Just create simple consumer

_jsonConsumer = new ConsumerBuilder<string, string>(consumerConfig)
    .SetLogHandler((consumer, error) => logger.LogError("Kafka log handler error"))
    .SetErrorHandler((consumer, error) => logger.LogError("Kafka error handler error"))
    .SetPartitionsAssignedHandler((consumer, list) =>
    {
        logger.LogWarning($"Partitions assigning {string.Join(",", list.GroupBy(x => x.Topic, (t, x) => $"Topic {t} : {x.Count()} partitions"))}");
    })
    .SetPartitionsRevokedHandler((consumer, list) =>
    {
        logger.LogWarning($"Partitions revoking {string.Join(",", list.GroupBy(x => x.Topic, (t, x) => $"Topic {t} : {x.Count()} partitions"))}");
    })
    .Build();

and consume in infinite loop

private void Processing(CancellationToken stoppingToken)
{
    try
    {
        // subscribe to several topics
        _jsonConsumer.Subscribe(_topics);
    }
    catch (Exception exception)
    {
        _logger.LogError(exception, "Error during subscribe");
        throw;
    }

    while (!stoppingToken.IsCancellationRequested)
    {
        ConsumeResult<string, string> message;
        try
        {
            message = _jsonConsumer.Consume(stoppingToken);
            if (message.IsPartitionEOF)
                continue;

            _logger.LogInformation($"Received message {message.Key} from {message.TopicPartitionOffset}");
        }
        catch (OperationCanceledException)
        {
            _logger.LogWarning($"Execution was cancelled");
            break;
        }
        catch (Exception exception)
        {
            _logger.LogError(exception, "Error message consume");
            continue;
        }

        try
        {
             HandleMessage(message)
        }
        catch (Exception exception)
        {
            _logger.LogError(exception, $"Error message handling (Message {message.Key} from {message.TopicPartitionOffset})");
        }

        try
        {
             _jsonConsumer.Commit(message);
        }
        catch (Exception exception)
        {
            _logger.LogError(exception, $"Error message commit (Message {message.Key} from {message.TopicPartitionOffset})");
        }
    }
    _jsonConsumer.Close();
}

the client configuration, other properties have default values

"ConsumerConfig": {
        "BootstrapServers": "localhost:9092"
        "GroupId": "my-consumer-group",
        "FetchWaitMaxMs": 50,
        "EnableAutoCommit": false,
        "StatisticsIntervalMs": 5000,
        "SessionTimeoutMs": 6000,
        "EnablePartitionEof": false,
        "AutoOffsetReset": "Earliest"
      },

Logs for one of instances which have rebalanicng for 2 hour from first assigning.
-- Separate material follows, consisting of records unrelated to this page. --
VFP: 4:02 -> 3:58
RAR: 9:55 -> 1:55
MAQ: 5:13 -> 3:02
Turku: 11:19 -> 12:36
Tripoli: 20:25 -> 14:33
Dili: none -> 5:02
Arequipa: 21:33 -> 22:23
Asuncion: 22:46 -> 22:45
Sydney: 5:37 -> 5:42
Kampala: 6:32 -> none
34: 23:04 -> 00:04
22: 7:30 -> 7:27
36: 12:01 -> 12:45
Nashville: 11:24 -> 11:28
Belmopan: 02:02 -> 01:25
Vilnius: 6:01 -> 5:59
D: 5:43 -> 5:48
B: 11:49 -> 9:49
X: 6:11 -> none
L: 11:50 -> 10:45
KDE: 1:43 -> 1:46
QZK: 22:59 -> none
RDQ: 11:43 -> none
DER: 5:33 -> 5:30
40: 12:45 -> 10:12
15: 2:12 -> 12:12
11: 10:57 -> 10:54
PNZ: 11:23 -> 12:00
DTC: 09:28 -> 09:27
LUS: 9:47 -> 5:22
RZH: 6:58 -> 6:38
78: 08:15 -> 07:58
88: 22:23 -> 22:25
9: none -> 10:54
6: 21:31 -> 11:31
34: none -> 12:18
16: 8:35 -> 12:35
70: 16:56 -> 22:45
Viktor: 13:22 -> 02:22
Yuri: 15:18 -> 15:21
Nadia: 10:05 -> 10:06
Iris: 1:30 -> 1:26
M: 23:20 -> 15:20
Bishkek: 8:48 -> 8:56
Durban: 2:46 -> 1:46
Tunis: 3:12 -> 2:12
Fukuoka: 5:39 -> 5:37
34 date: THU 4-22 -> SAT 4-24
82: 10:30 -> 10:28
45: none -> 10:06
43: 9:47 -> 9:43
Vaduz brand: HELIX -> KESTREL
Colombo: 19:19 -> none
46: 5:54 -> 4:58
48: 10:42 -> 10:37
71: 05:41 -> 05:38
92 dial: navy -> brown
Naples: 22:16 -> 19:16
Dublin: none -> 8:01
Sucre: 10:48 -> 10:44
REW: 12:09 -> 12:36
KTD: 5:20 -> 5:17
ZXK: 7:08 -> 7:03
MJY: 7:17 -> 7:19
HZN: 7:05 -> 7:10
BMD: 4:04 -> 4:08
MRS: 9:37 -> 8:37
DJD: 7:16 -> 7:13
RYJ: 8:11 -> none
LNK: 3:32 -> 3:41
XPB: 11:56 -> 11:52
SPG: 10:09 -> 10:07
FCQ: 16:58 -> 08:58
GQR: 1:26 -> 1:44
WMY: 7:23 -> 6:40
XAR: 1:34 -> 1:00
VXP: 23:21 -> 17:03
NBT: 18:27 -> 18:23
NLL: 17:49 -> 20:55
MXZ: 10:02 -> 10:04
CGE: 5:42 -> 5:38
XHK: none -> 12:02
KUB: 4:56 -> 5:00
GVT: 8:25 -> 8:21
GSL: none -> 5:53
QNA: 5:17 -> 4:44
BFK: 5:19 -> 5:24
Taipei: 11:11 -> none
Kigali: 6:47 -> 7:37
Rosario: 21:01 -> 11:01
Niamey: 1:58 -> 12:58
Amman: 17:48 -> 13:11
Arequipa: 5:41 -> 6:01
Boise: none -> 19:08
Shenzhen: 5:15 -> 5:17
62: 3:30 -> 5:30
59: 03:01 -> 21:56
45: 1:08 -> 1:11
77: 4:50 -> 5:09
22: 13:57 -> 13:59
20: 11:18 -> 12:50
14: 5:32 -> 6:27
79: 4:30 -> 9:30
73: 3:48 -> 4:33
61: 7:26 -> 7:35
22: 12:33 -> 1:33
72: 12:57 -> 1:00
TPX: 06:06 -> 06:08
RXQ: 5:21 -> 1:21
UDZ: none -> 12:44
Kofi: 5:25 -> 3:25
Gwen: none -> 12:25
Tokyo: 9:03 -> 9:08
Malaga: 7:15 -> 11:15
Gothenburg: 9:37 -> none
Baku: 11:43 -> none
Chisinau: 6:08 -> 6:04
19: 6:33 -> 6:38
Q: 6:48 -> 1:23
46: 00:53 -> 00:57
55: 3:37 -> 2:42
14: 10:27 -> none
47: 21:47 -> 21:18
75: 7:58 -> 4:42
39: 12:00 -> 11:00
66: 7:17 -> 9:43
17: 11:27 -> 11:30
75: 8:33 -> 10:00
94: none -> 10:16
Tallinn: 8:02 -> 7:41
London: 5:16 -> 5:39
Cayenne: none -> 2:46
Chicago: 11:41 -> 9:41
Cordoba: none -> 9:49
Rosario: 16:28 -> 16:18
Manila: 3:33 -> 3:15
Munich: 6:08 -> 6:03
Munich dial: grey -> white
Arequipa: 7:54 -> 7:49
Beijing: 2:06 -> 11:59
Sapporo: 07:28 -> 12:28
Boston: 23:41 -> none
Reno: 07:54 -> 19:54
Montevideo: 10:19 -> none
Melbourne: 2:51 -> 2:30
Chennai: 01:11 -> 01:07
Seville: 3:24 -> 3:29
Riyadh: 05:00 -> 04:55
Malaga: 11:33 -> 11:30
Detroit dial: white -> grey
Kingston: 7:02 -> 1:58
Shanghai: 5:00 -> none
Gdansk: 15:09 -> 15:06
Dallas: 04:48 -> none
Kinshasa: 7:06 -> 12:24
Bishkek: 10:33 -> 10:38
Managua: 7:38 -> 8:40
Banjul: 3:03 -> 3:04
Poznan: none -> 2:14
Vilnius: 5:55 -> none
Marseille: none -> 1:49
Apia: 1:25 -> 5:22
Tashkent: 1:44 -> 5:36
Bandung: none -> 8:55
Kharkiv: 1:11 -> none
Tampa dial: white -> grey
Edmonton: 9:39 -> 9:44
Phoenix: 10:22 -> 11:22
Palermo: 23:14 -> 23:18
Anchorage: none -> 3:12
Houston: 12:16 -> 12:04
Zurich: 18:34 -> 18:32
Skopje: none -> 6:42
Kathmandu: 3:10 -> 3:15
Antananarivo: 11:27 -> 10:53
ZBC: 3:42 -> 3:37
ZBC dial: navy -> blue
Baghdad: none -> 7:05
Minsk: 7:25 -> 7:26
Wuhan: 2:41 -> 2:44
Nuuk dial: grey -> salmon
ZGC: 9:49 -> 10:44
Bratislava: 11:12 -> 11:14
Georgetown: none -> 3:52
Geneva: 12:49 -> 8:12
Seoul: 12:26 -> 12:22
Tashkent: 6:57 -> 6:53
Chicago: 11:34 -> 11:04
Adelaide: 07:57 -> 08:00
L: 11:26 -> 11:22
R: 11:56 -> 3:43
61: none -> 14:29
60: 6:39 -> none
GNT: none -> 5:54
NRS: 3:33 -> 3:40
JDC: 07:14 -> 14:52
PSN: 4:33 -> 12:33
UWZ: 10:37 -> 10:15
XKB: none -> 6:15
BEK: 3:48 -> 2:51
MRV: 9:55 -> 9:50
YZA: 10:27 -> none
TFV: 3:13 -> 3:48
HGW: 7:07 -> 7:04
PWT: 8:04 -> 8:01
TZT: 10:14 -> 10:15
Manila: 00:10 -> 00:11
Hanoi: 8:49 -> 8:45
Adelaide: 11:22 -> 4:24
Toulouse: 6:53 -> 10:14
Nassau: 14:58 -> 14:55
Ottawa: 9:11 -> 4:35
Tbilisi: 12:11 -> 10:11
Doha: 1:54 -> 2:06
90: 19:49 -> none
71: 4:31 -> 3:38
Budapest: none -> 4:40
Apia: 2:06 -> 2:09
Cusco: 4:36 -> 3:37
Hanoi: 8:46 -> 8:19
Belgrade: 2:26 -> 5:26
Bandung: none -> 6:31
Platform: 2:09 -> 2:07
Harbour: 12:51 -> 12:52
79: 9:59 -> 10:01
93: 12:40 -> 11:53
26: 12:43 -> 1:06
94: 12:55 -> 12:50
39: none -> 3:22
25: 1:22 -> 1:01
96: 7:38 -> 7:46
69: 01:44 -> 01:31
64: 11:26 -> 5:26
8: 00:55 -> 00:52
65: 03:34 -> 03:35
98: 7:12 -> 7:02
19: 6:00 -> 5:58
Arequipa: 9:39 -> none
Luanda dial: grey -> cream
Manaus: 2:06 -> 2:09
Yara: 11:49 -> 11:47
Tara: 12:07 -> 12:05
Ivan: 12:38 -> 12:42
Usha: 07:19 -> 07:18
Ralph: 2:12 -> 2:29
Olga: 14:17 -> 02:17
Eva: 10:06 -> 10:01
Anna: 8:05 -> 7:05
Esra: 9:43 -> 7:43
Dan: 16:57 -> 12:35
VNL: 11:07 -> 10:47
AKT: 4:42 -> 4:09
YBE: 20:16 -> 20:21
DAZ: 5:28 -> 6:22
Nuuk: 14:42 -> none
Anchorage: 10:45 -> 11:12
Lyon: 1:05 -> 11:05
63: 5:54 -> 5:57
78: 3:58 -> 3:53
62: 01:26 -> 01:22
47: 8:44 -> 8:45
2019-10-28T12:56:13.873Z,"Partitions assigning Topic FirstTopic : 18 partitions,Topic SecondTopic : 6 partitions"
2019-10-28T12:56:12.515Z,"Partitions revoking Topic FirstTopic : 18 partitions,Topic SecondTopic : 6 partitions"
2019-10-28T12:36:14.048Z,"Partitions assigning Topic FirstTopic : 18 partitions,Topic SecondTopic : 6 partitions"
2019-10-28T12:36:12.548Z,"Partitions revoking Topic FirstTopic : 18 partitions,Topic SecondTopic : 6 partitions"
2019-10-28T12:21:13.809Z,"Partitions assigning Topic FirstTopic : 18 partitions,Topic SecondTopic : 6 partitions"
2019-10-28T12:21:12.509Z,"Partitions revoking Topic FirstTopic : 18 partitions,Topic SecondTopic : 6 partitions"
2019-10-28T12:01:13.978Z,"Partitions assigning Topic FirstTopic : 18 partitions,Topic SecondTopic : 6 partitions"
2019-10-28T12:01:12.505Z,"Partitions revoking Topic FirstTopic : 18 partitions,Topic SecondTopic : 6 partitions"
2019-10-28T11:41:13.648Z,"Partitions assigning Topic FirstTopic : 18 partitions,Topic SecondTopic : 6 partitions"
2019-10-28T11:41:12.500Z,"Partitions revoking Topic FirstTopic : 18 partitions,Topic SecondTopic : 6 partitions"
2019-10-28T11:21:13.826Z,"Partitions assigning Topic FirstTopic : 18 partitions,Topic SecondTopic : 6 partitions"
2019-10-28T11:21:12.614Z,"Partitions revoking Topic FirstTopic : 18 partitions,Topic SecondTopic : 6 partitions"
2019-10-28T11:01:18.660Z,"Partitions assigning Topic FirstTopic : 18 partitions,Topic SecondTopic : 6 partitions"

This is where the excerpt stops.